■ WHAT NEEDS TO BE DONE ■
Work out how many lines below hold the string "cookies" and state only that figure.

■ RECORDS ■
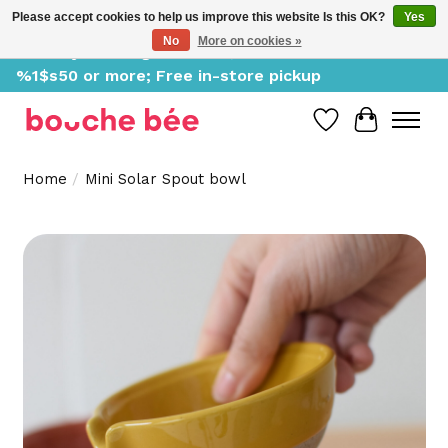
Please accept cookies to help us improve this website Is this OK?
Yes
No
More on cookies »
Delivery starting at %1$s0, free for orders of
%1$s50 or more; Free in-store pickup
Wish List
Cart
Home
/
Mini Solar Spout bowl
Product image slideshow Items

■ ANSWER TO THIS PROBLEM ■
2